Problem Set 0: Bias in Self-reported Turnout

You can find instructions for obtaining and submitting problem sets here.

For Gov 51 students, you can find the GitHub Classroom link to download the template repository here.

For Gov E-1005 students, you can find the GitHub Classroom link to download the template repository here.

Surveys are frequently used to measure political behavior such as voter turnout, but some researchers are concerned about the accuracy of self-reports. In particular, they worry about possible social desirability bias where in post-election surveys, respondents who did not vote in an election lie about not having voted because they may feel that they should have voted. Is such a bias present in the American National Election Studies (ANES)? The ANES is a nation-wide survey that has been conducted for every election since 1948. The ANES conducts face-to-face interviews with a nationally representative sample of adults. The table below displays the names and descriptions of variables in the turnout.csv data file.

Name	Description
`year`	Election year
`ANES`	ANES estimated turnout (percentage)
`VEP`	Voting Eligible Population (in thousands)
`VAP`	Voting Age Population (in thousands)
`total`	Total ballots cast for highest office (in thousands)
`felons`	Total ineligible felons (in thousands)
`noncitizens`	Total non-citizens (in thousands)
`overseas`	Total eligible overseas voters (in thousands)
`osvoters`	Total ballots counted by overseas voters (in thousands)

Question 1

Load the data into R and assign it the name turnout. Save two objects, t_dim and year_range that are the dimensions of the data and the range of the year variable. Use these to answer the following questions (in the text): How many observations are there? What is the range of years covered in this data set?

Question 2

Create two new variables in the data set:

turnout$VAPtr: the turnout rate (as a percentage) based on the voting age population or VAP. Note that for this data set, we must add the total number of eligible overseas voters since the VAP variable does not include these individuals in the count.
turnout$VEPtr: the turnout rate (as a percentage) based on the voting eligible population or VEP.
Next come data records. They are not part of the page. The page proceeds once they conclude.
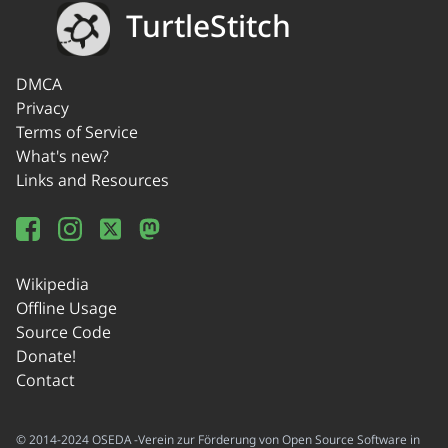
TurtleStitch
DMCA
Privacy
Terms of Service
What's new?
Links and Resources
Wikipedia
Offline Usage
Source Code
Donate!
Contact
© 2014-2024 OSEDA -Verein zur Förderung von Open Source Software in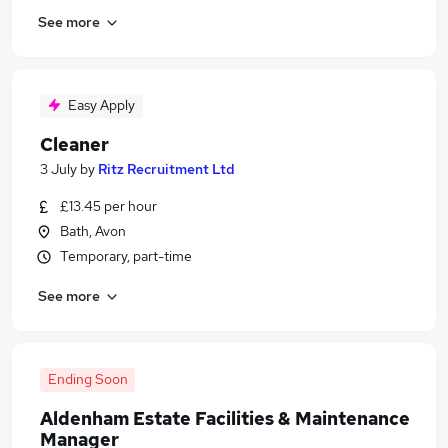
See more
Easy Apply
Cleaner
3 July
by
Ritz Recruitment Ltd
£13.45 per hour
Bath, Avon
Temporary, part-time
See more
Ending Soon
Aldenham Estate Facilities & Maintenance
Manager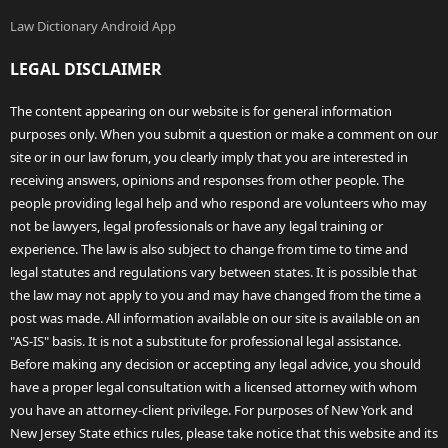
Law Dictionary Android App
LEGAL DISCLAIMER
The content appearing on our website is for general information
purposes only. When you submit a question or make a comment on our
site or in our law forum, you clearly imply that you are interested in
receiving answers, opinions and responses from other people. The
people providing legal help and who respond are volunteers who may
not be lawyers, legal professionals or have any legal training or
experience. The law is also subject to change from time to time and
legal statutes and regulations vary between states. It is possible that
the law may not apply to you and may have changed from the time a
post was made. All information available on our site is available on an
"AS-IS" basis. It is not a substitute for professional legal assistance.
Before making any decision or accepting any legal advice, you should
have a proper legal consultation with a licensed attorney with whom
you have an attorney-client privilege. For purposes of New York and
New Jersey State ethics rules, please take notice that this website and its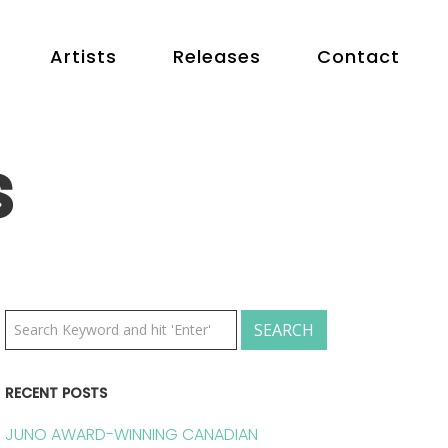
Artists
Releases
Contact
s
RECENT POSTS
JUNO AWARD-WINNING CANADIAN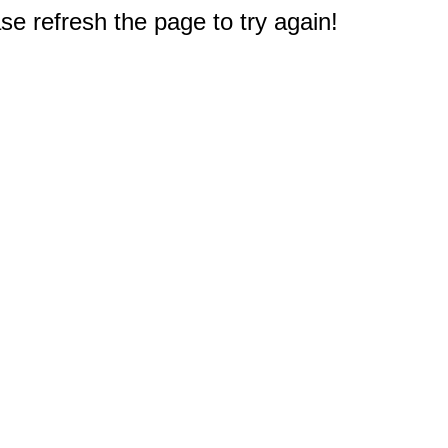
e refresh the page to try again!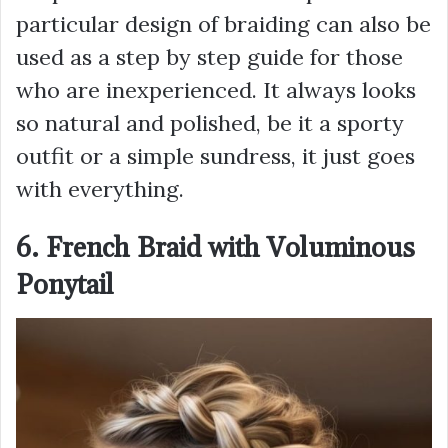
particular design of braiding can also be
used as a step by step guide for those
who are inexperienced. It always looks
so natural and polished, be it a sporty
outfit or a simple sundress, it just goes
with everything.
6. French Braid with Voluminous
Ponytail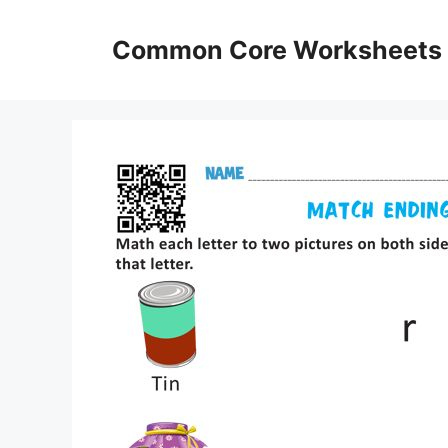
Skip
to
Common Core Worksheets
content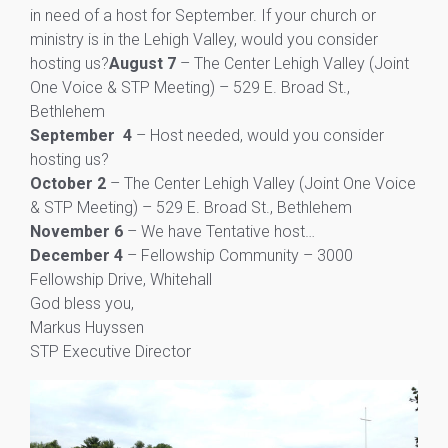
in need of a host for September. If your church or
ministry is in the Lehigh Valley, would you consider
hosting us?
August 7
– The Center Lehigh Valley (Joint
One Voice & STP Meeting) – 529 E. Broad St.,
Bethlehem
September 4
– Host needed, would you consider
hosting us?
October 2
– The Center Lehigh Valley (Joint One Voice
& STP Meeting) – 529 E. Broad St., Bethlehem
November 6
– We have Tentative host…
December 4
– Fellowship Community – 3000
Fellowship Drive, Whitehall
God bless you,
Markus Huyssen
STP Executive Director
Create a table using the line of code knitr::kable(turnout[,c("year", "VAPtr", "VEPtr")]). What difference do you observe between the different measures of turnout?

Question 3

Compute the difference between the ANES and VAP estimates of turnout rate and the difference between the ANES and VEP estimates of turnout. Save these as new columns in the data called turnout$diffVAP and turnout$diffVEP. How big are each of these differences on average? What is the range of the differences?